Traditional Chinese medicine theory believes that the very core of disease onset is disruption of qi, the body's ‘vital energies'. Qi flows through a network of channels, called ‘meridians', running along the surface of the human body. Inserting needles at certain acupoints located along the meridians restores qi flow, thereby influencing progression of the disease [3]. In classical manual acupuncture, needles are inserted into acupoints to achieve a ‘de qi' reaction, in which the patient perceives an ache or heaviness in the area surrounding the needle, while the acupuncturist performs a biomechanical movement (grasping the needle) that restores the qi flow at the site of insertion [13]. In addition to classical manual acupuncture, various modified acupuncture therapies have entered into widespread use, including scalp acupuncture [14], warm acupuncture, electro-acupuncture, auricular acupuncture [15] and ‘xinnaokaiqiao' acupuncture [16].

The technical simplicity, noninvasiveness and lack of adverse effects of acupuncture compared to Western pharmacological and surgical approaches have made it an attractive treatment option in the West and East alike. Since the 1970s, hundreds of trials have been carried out to test the efficacy of acupuncture to treat stroke. These trials have been performed using widely differing methodologies and clinically diverse populations. To help identify real effects amid noise due to confounders, numerous systematic reviews and meta-analyses have been carried out to examine the effects of acupuncture to treat different types of stroke and stroke-related disorders at different stages of disease. These systematic reviews and meta-analyses have reported sometimes confusing and even conflicting results, which may help explain why acupuncture is still widely regarded as an ‘alternative' therapy. In an effort to definitively identify under what conditions acupuncture can be an effective stroke treatment, we performed a systematic overview of systematic reviews and meta-analyses in the literature. Our secondary goal was to identify gaps and ambiguities in the literature as a guide for future research.

We included systematic reviews and meta-analyses of randomized controlled trials (RCTs) and quasi-RCTs that evaluated the efficacy of acupuncture to treat any type of stroke or stroke-related disorders, including poststroke dysphagia, depression, hiccups, urinary incontinence, hand-shoulder syndrome and shoulder pain. Systematic reviews and meta-analyses involving any acupuncture modality were included. Systematic reviews in which studies involved other alternative therapies or drug therapy were included if these same nonacupuncture therapies were given to both the intervention (acupuncture) arm and the control arm (no acupuncture). Reviews were excluded if they: (1) included controlled clinical trials; (2) compared the efficacy of different acupuncture therapies, such that there was no nonacupuncture control group, or (3) were nonsystematic narrative reviews or overviews.

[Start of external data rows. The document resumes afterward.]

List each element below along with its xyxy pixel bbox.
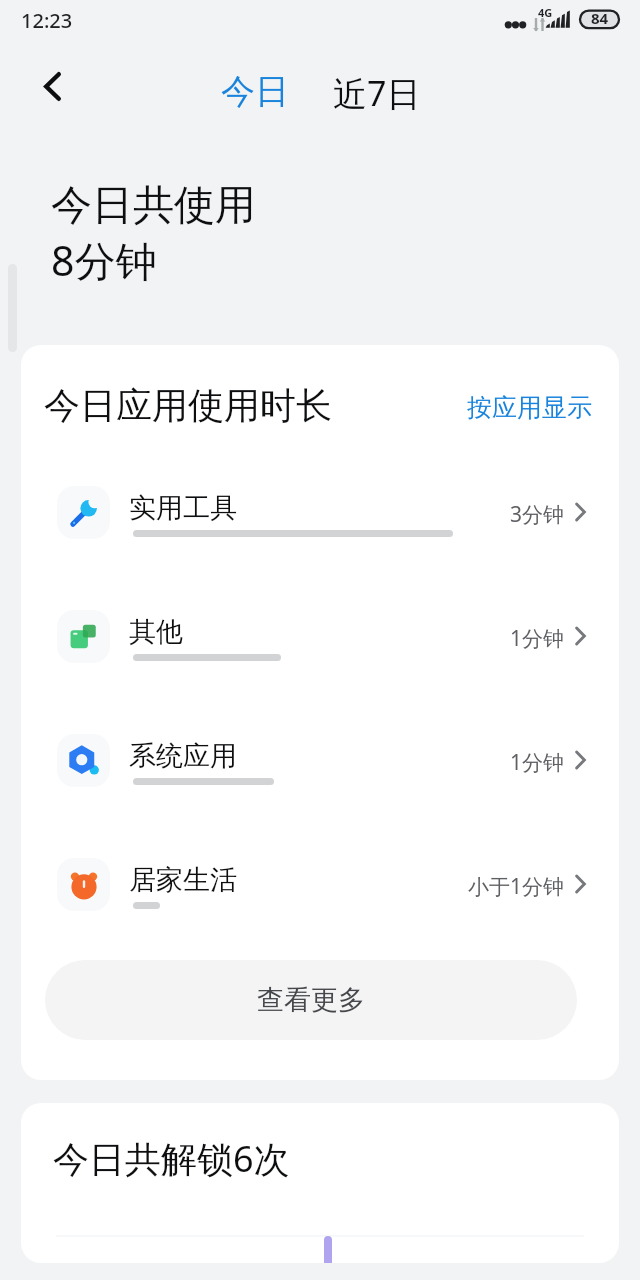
button[interactable]: 近7日 bbox=[326, 67, 428, 119]
staticText: 3分钟 bbox=[510, 500, 565, 529]
button[interactable]: 其他 bbox=[21, 574, 619, 698]
staticText: 8分钟 bbox=[51, 232, 157, 288]
button[interactable]: 按应用显示 bbox=[462, 388, 597, 427]
button[interactable]: 查看更多 bbox=[45, 960, 577, 1040]
staticText: 查看更多 bbox=[257, 983, 365, 1017]
button[interactable]: 今日 bbox=[214, 67, 296, 116]
staticText: 今日共解锁6次 bbox=[53, 1134, 290, 1183]
staticText: 居家生活 bbox=[129, 863, 237, 897]
staticText: 今日共使用 bbox=[51, 180, 256, 232]
button[interactable]: 实用工具 bbox=[21, 450, 619, 574]
button[interactable]: Back bbox=[28, 62, 76, 110]
staticText: 4G bbox=[538, 5, 553, 20]
staticText: 今日应用使用时长 bbox=[44, 383, 332, 428]
staticText: 1分钟 bbox=[510, 624, 565, 653]
staticText: 系统应用 bbox=[129, 739, 237, 773]
staticText: 按应用显示 bbox=[467, 392, 592, 423]
button[interactable]: 系统应用 bbox=[21, 698, 619, 822]
staticText: 近7日 bbox=[333, 70, 421, 116]
staticText: 今日 bbox=[221, 70, 289, 113]
staticText: 其他 bbox=[129, 615, 183, 649]
staticText: 84 bbox=[591, 8, 609, 28]
staticText: 小于1分钟 bbox=[468, 872, 565, 901]
staticText: 12:23 bbox=[21, 7, 73, 34]
button[interactable]: 居家生活 bbox=[21, 822, 619, 946]
staticText: 1分钟 bbox=[510, 748, 565, 777]
staticText: 实用工具 bbox=[129, 491, 237, 525]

Using our prespecified inclusion criteria, we comprehensively searched the following databases with no language restrictions: the Cochrane Library (Issue 5, 2013), Ovid MEDLINE (1966 to June 2013), Cumulative Index to Nursing and Allied Health Literature (CINAHL, 1982 to June 2013), Ovid EMBASE (1980 to June 2013), Allied and Complementary Medicine (AMED, 1985 to June 2013), Chinese Biological Medicine Database (CBM, 1981 to June 2013), and China National Knowledge Infrastructure (CNKI, 1996 to June 2013). The following search terms were used: ‘stroke', ‘cerebrovascular accident', ‘isch(a)emic stroke', ‘infarction', ‘apoplexy', ‘h(a)emorrhage', ‘acupuncture', ‘acupressure', ‘auricular', ‘systematic review' and ‘meta-analysis'.

In addition to these automated searches in databases, we manually searched four Chinese journals relevant to acupuncture (from 1980 to June 2013): Acupuncture Research, Chinese Acupuncture and Moxibustion, Journal of Clinical Acupuncture and Moxibustion, and Shanghai Journal of Acupuncture and Moxibustion.

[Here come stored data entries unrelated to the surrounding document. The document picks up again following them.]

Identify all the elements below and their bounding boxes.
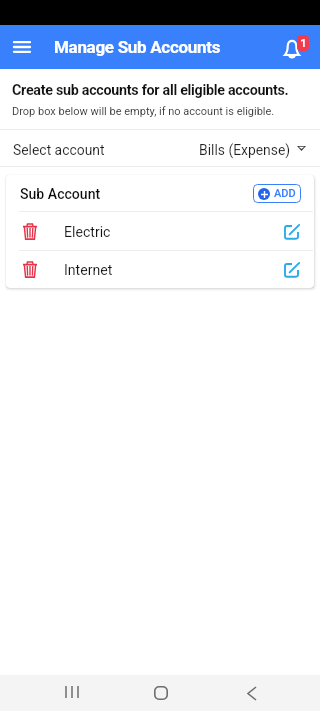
staticText: Create sub accounts for all eligible acc… — [12, 82, 289, 99]
button[interactable]: Edit Electric — [275, 212, 311, 250]
staticText: ADD — [274, 187, 296, 200]
staticText: Sub Account — [20, 186, 101, 203]
button[interactable]: Select account — [0, 130, 320, 166]
button[interactable]: Delete Internet — [6, 251, 314, 288]
button[interactable]: Recents — [52, 674, 92, 710]
button[interactable]: Delete Electric — [6, 212, 314, 250]
staticText: Select account — [13, 142, 105, 158]
button[interactable]: Delete Internet — [6, 251, 50, 288]
button[interactable]: ADD — [253, 184, 301, 203]
staticText: Electric — [64, 224, 111, 241]
button[interactable]: Edit Internet — [275, 251, 311, 288]
staticText: Manage Sub Accounts — [54, 37, 221, 57]
staticText: Drop box below will be empty, if no acco… — [12, 105, 275, 118]
staticText: Internet — [64, 262, 113, 279]
button[interactable]: Menu — [0, 25, 44, 69]
staticText: 1 — [300, 37, 307, 50]
button[interactable]: Back — [232, 675, 272, 711]
button[interactable]: Delete Electric — [6, 212, 50, 250]
button[interactable]: Notifications — [272, 25, 320, 69]
button[interactable]: Home — [141, 675, 181, 711]
staticText: Bills (Expense) — [199, 142, 291, 158]
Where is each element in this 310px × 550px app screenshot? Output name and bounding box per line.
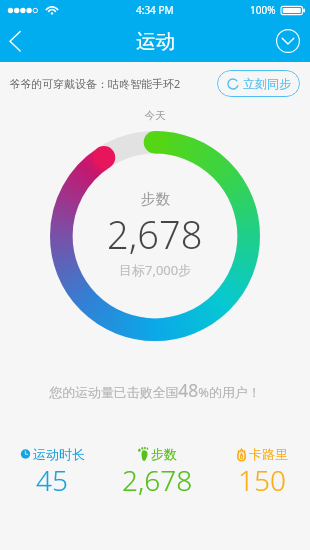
button[interactable]: 运动时长 <box>2 446 102 484</box>
staticText: 运动时长 <box>33 446 85 462</box>
staticText: 您的运动量已击败全国48%的用户！ <box>0 378 310 402</box>
staticText: 步数 <box>151 446 177 462</box>
staticText: 卡路里 <box>249 446 288 462</box>
staticText: 爷爷的可穿戴设备：咕咚智能手环2 <box>9 76 181 91</box>
staticText: 4:34 PM <box>136 3 174 17</box>
staticText: 150 <box>238 461 286 499</box>
staticText: 2,678 <box>107 208 203 260</box>
button[interactable]: 卡路里 <box>212 446 310 484</box>
staticText: 立刻同步 <box>243 76 291 91</box>
staticText: 2,678 <box>122 461 193 499</box>
staticText: 运动 <box>136 29 175 54</box>
staticText: 100% <box>250 3 276 17</box>
staticText: 45 <box>36 461 68 499</box>
button[interactable]: Expand <box>275 28 301 54</box>
staticText: 步数 <box>141 190 170 208</box>
button[interactable]: 立刻同步 <box>217 70 300 97</box>
button[interactable]: 步数 <box>107 446 207 484</box>
button[interactable]: Back <box>0 20 34 62</box>
staticText: 今天 <box>0 109 310 122</box>
staticText: 目标7,000步 <box>119 261 192 279</box>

We identified eligible reviews using a two-step selection process. First, two investigators (J.Z. and D.W.) independently screened the titles and abstracts to exclude reviews that obviously did not meet the prespecified criteria. Second, the same investigators read the full text of the potentially eligible reviews and discarded those failing to meet the inclusion criteria. Disagreements were resolved by discussion and consensus.

The same two authors extracted the following data from included reviews: countries of the included trials, number of trials included, patient demographic and clinical data, main outcomes and conclusions. The quality of the included reviews was assessed using the Overview Quality Assessment Questionnaires (OQAQ). This instrument evaluates the scientific quality of a systematic review based on the answers to nine questions, generating an overall quality score ranging from 1 to 7 [17]. A score of 6-7 indicates a review of ‘good' quality, 3-5 indicates a review of ‘moderate' quality, and 0-3 a review of ‘poor' quality.

Data from reviews were quoted in the form of standardized mean difference (SMD), weighted mean difference (WMD), odds ratio (OR) or relative risk (RR), depending on what the review authors reported. Whenever possible, meta-analysis results were also reported with 95% confidence intervals (CI).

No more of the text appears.